Aline Gabriel De Almeida; Esther Luna Colombini; Alexandre Da Silva Simões

Aline Gabriel De Almeida UNESP
Esther Luna Colombini UNICAMP
Alexandre Da Silva Simões UNESP

Resumo

Unmanned Aerial Vehicles (UAVs) have gained significant attention in various domains due to their versatility and potential applications. Effective control of UAVs is crucial for achieving desired flight behaviors and optimizing their performance. This paper presents a comprehensive exploration of learning-based approaches for controlling UAVs with fixed-rotors and tiltrotors, specifically focusing on the Proximal Policy Optimization (PPO) and Twin-Delayed Deep Deterministic Policy Gradient (TD3) algorithms. The study aims to compare and evaluate the efficacy of these two state-of-the-art reinforcement learning algorithms in controlling UAVs with varying designs and control complexities.

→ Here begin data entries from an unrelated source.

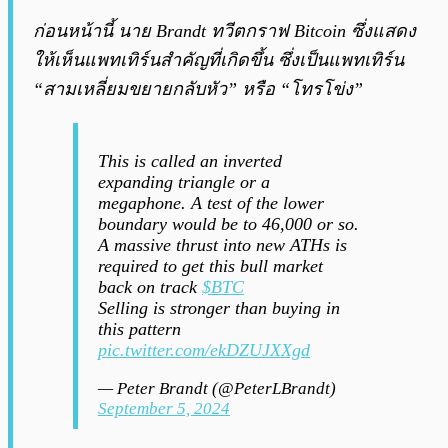
ก่อนหน้านี้ นาย Brandt ทวีตกราฟ Bitcoin ซึ่งแสดง
ให้เห็นแพทเทิร์นสำคัญที่เกิดขึ้น ซึ่งเป็นแพทเทิร์น
“สามเหลี่ยมขยายกลับหัว” หรือ “โทรโข่ง”
This is called an inverted
expanding triangle or a
megaphone. A test of the lower
boundary would be to 46,000 or so.
A massive thrust into new ATHs is
required to get this bull market
back on track
$BTC
Selling is stronger than buying in
this pattern
pic.twitter.com/ekDZUJXXgd
— Peter Brandt (@PeterLBrandt)
September 5, 2024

By utilizing PPO and TD3, we address the challenges associated with maneuvering UAVs in dynamic environments and achieving precise control under different flight conditions. We conducted extensive simulations to assess the performance of PPO and TD3 algorithms in diverse UAV scenarios, considering multiple design configurations and control requirements. The evaluation criteria encompassed stability, robustness, trajectory tracking accuracy, and control efficiency. Results demonstrate the suitability and effectiveness of both PPO and TD3 in controlling UAVs.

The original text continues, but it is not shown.